3.1 Dip-coating—porosity

The porosities were calculated by Eqs. (1) and (2). Table 1 summarizes the results of the porosity measurement for the 45S5 BG scaffolds which were dipped in the solutions of 2.5 and 5 wt/v% of PCL for 45 s, 1 min, 2.5 and 5 min. All scaffolds were dipped three times at an interval of 2 h.

Table 1 Values of porosity of non-coated and PCL-coated 45S5 BG scaffolds

As expected, 45S5 BG scaffolds dip-coated with 2.5 wt/v% PCL solution exhibit higher porosity than the group which was coated with 5 wt/v% PCL solution. This is because the solution with 5 wt/v% of PCL was more viscous. However, when cross sections were made, it was obvious that the scaffolds coated with 2.5 wt/v% of PCL remained brittle inside and they broke easily as they had a rigid outer surface covered with PCL but a brittle inner region. There were no significant differences in the porosity values with respect to the dipping time. There is a tendency to achieve higher porosity when the scaffolds were immersed into the PCL solution for 5 min. In the cases where scaffolds were immersed for less than 5 min, the polymer solution just covered the surface of the struts and partially blocked the pores. Considering the above two factors, the 45S5 BG scaffolds which were dip-coated in 5 wt/v% of PCL solution for 5 min provided the right balance between porosity and structural robustness. In these scaffolds, the weight percentage of PCL present in the coated scaffolds was calculated as 17 % on average.

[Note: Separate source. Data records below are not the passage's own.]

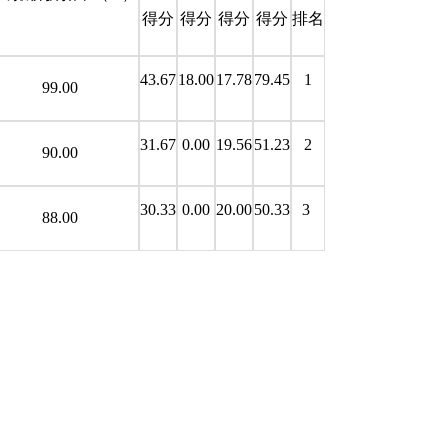
得分
得分
得分
得分
排名
43.67
18.00
17.78
79.45
1
99.00
31.67
0.00
19.56
51.23
2
90.00
30.33
0.00
20.00
50.33
3
88.00
。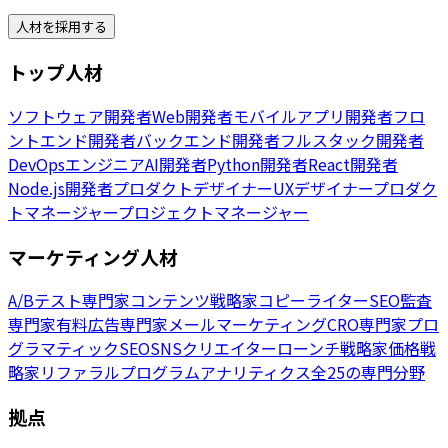
人材を採用する
トップ人材
ソフトウェア開発者
Web開発者
モバイルアプリ開発者
フロ
ントエンド開発者
バックエンド開発者
フルスタック開発者
DevOpsエンジニア
AI開発者
Python開発者
React開発者
Node.js開発者
プロダクトデザイナー
UXデザイナー
プロダク
トマネージャー
プロジェクトマネージャー
マーケティング人材
A/Bテスト専門家
コンテンツ戦略家
コピーライター
SEO監査
専門家
有料広告専門家
メールマーケティング
CRO専門家
プロ
グラマティックSEO
SNSクリエイター
ローンチ戦略家
価格戦
略家
リファラルプログラム
アナリティクス
全25の専門分野
拠点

The mechanical strength of all the groups of PCL-coated 45S5 BG scaffolds was determined and the values were also considered to choose the best group for developing the bi-layered constructs. The compression strength results are discussed in Sect. 3.4.

3.2 Scaffold morphology

Figure 1a shows the cross-section of the 45S5 Bioglass® scaffolds dip-coated with 5 wt/v% PCL solution. The open pore structure was maintained in the 5 wt/v% PCL-coated scaffolds as can be seen from the SEM image. The microstructure shown in Fig. 1a is typical for this type of BG based scaffolds fabricated by the form replica method, which usually features surface defects such as microcracks as well as a remaining central hole inside the struts, which is the result of the burning out of the sacrificial PU foam [16]. Clearly, such highly porous and microcracked structure will exhibit very low mechanical strength which is the main reason why polymer coatings are considered [17, 21], as discussed also further below. Figure 1b shows the polymeric coating on a single scaffold strut at a higher magnification and the black arrow indicates the PCL coating. It can be observed that the outer corner of the strut is not covered with the PCL coating. Visual inspection indicates that the PCL coating was not homogeneous which is not considered a drawback in principle, as an inhomogeneous polymer coating will enable some areas of the BG struts to be in direct contact with the biological medium, which is required to exploit the bioactivity of the bioactive glass surface [24].

Fig. 1
figure 1

SEM micrographs of a cross-section of 45S5 bioactive glass scaffold dip-coated with 5 wt/v% PCL solution, b PCL coating on a single BG strut at a higher magnification, c electrospun collagen-PCL fibers, d, e a single PCL-coated scaffold strut with nanofibers of collagen-PCL after electrospinning for 10 and 80 min, respectively

Beadless nonwoven collagen-PCL meshes were obtained with fibers in the nanoscale or submicrometric range. Figure 1c shows the SEM images of electrospun collagen-PCL nanofibers. The diameter of ten randomly chosen fibers from eight SEM pictures was measured with the program ImageJ (National Institute of Health, USA). Fibers with the minimal diameter of 119 nm and the maximal diameter of 651 nm were detected. The average fiber diameter was calculated to be 405 nm.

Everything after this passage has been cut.